I was able to dry the previously-moldy laundry, even the thick towel,
by hanging it on the laundry rack on the patio and pointing the space
heater at it, from inside the kitchen, on its 1000-watt setting, for
about 12 hours.  It didn't pump nearly as much air as the fan, but it
did the job.  I probably should have set the space heater on an
upturned pot in case a surprise rainstorm flooded the kitchen again.

Dismayingly, the mold smell has returned to the bedroom since the
flood.

I still haven't called Telefónica to get the internet connection
fixed.

I stopped by a bakery nearby to buy some alfajores.  The bakery
alfajores cost a bit more than the kiosco alfajores (I bought 13,
weighing 250g, for AR$20) but have more variety and taste better.

I haven't washed any more laundry Saturday or Sunday.  I need to get
back to washing laundry soon, tomorrow or the next day, but at least I
have a fair bit of clean laundry stored up.  I hope the moth larvae I
see occasionally are living off something else than my clothes.

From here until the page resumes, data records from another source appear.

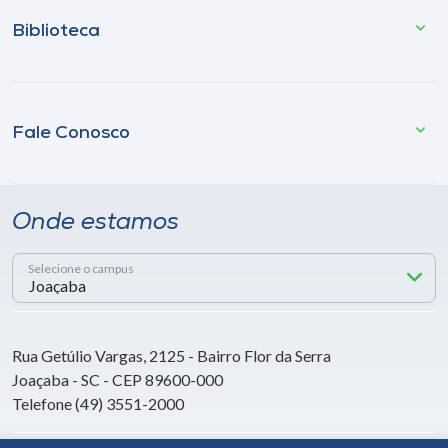
Biblioteca
Fale Conosco
Onde estamos
Selecione o campus
Rua Getúlio Vargas, 2125 - Bairro Flor da Serra
Joaçaba - SC - CEP 89600-000
Telefone (49) 3551-2000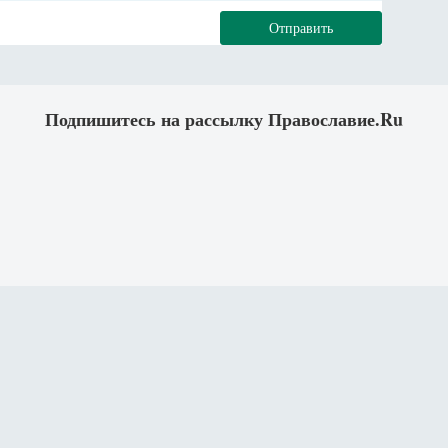
Отправить
Подпишитесь на рассылку Православие.Ru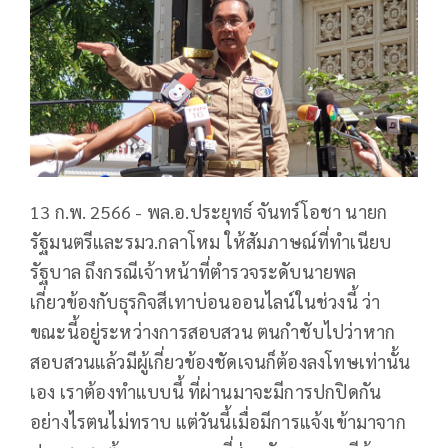
13 ก.พ. 2566 - พล.อ.ประยุทธ์ จันทร์โอชา นายก
รัฐมนตรีและรมว.กลาโหม ให้สัมภาษณ์ที่ทำเนียบ
รัฐบาล ถึงกรณีเจ้าหน้าที่ตำรวจระดับนายพล
เกี่ยวข้องกับธุรกิจสีเทาบ่อนออนไลน์ในช่วงนี้ ว่า
ขณะนี้อยู่ระหว่างการสอบสวน ตนกำชับไปว่าหาก
สอบสวนแล้วมีผู้เกี่ยวข้องชัดเจนก็ต้องลงโทษเท่านั้น
เอง เราต้องทำแบบนี้ ที่ผ่านมาจะมีการปกปิดกัน
อย่างไรตนไม่ทราบ แต่วันนี้เมื่อมีการแจ้งเข้ามาจาก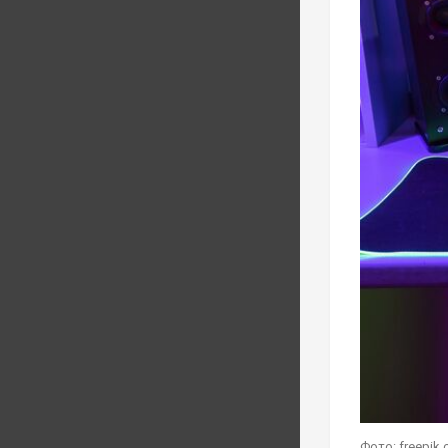
Фото: freepik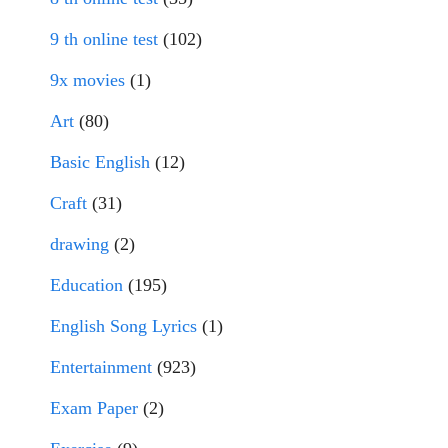
9 th online test
(102)
9x movies
(1)
Art
(80)
Basic English
(12)
Craft
(31)
drawing
(2)
Education
(195)
English Song Lyrics
(1)
Entertainment
(923)
Exam Paper
(2)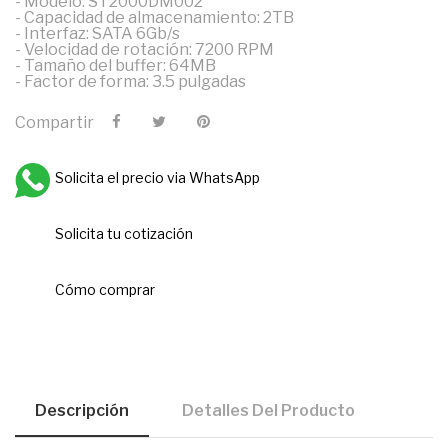
- Modelo: ST2000DM002
- Capacidad de almacenamiento: 2TB
- Interfaz: SATA 6Gb/s
- Velocidad de rotación: 7200 RPM
- Tamaño del buffer: 64MB
- Factor de forma: 3.5 pulgadas
Compartir
Solicita el precio via WhatsApp
Solicita tu cotización
Cómo comprar
Descripción
Detalles Del Producto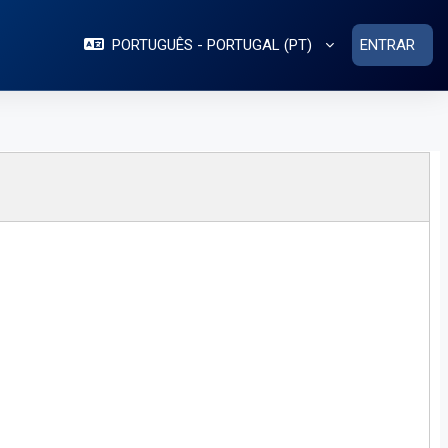
PORTUGUÊS - PORTUGAL ‎(PT)‎
ENTRAR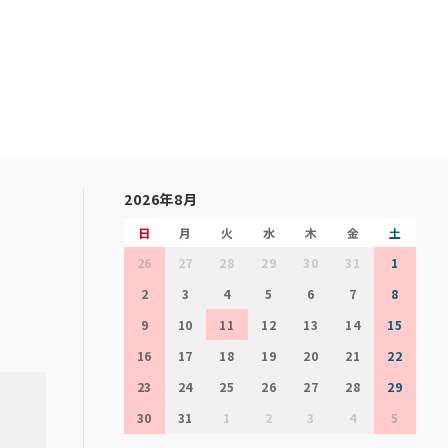
2026年8月
日
月
火
水
木
金
土
26
27
28
29
30
31
1
2
3
4
5
6
7
8
9
10
11
12
13
14
15
16
17
18
19
20
21
22
23
24
25
26
27
28
29
30
31
1
2
3
4
5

Yesterday I finally checked on the status of the work project I
mentioned before.  Disappointingly, the disk ran out of inodes more
than a month ago, and so it stopped recording new data.  I haven't run
out of inodes since freaking 1996.  I fixed it so it would be able to
record further data, but I don't know if I can get back the data it
would have recorded during that time.  On the other hand, having
gotten the server working again is a positive step.  On the third
hand, this is yet another example of how I really, really need to work
with other people --- not only would the other people have, I hope,
persuaded me to show up and do stuff even when I was depressed, they
could also have looked at the server to see if it was okay.  In fact,
if they were actually working on the project, they could hardly have
avoided doing so.

Interestingly, this experience, while disappointing, was devoid of the
crushing guilt I've so often subjected myself to in the past, and
which is generally responsible for my procrastination.  Perhaps this
is a step in the right direction, and I can achieve some more things
tomorrow, if I'm not in the hospital, and if I haven't already sunk
this project by neglect.  If I have, I won't sink the next one with
neglect.

I haven't quite finished the _Guide to Digital Signal Processing for
Scientists and Engineers_, but I've read most of it.  I'm pretty sure
I now know how to run a vocoder on an Arduino, which is perhaps my
next non-work non-self-maintenance task to undertake; I might also
have the seeds of some fundamental new inventions in DSP, although of
course by far the most likely outcome is that somebody's already tried
them, and they don't work; but exploring that will be highly
educational, too.  Understanding DSP should turn out to be really
useful for the work task, too.

The news broke about a week ago that Landsat 8 data was open access.
I signed up on the USGS's Earth Explorer site and downloaded a shot of
Buenos Aires, which is lovely but still needs work to be useful.  I'd
like to be able to get Level 0 unresampled Landsat data products to
try out some resolution enhancement algorithms, but I didn't see that
as a download option.

The improving conditions in my house are leaving me feeling much more
optimistic, for all that the conditions inside my actual body are
substantially less pleasant now than a few weeks ago.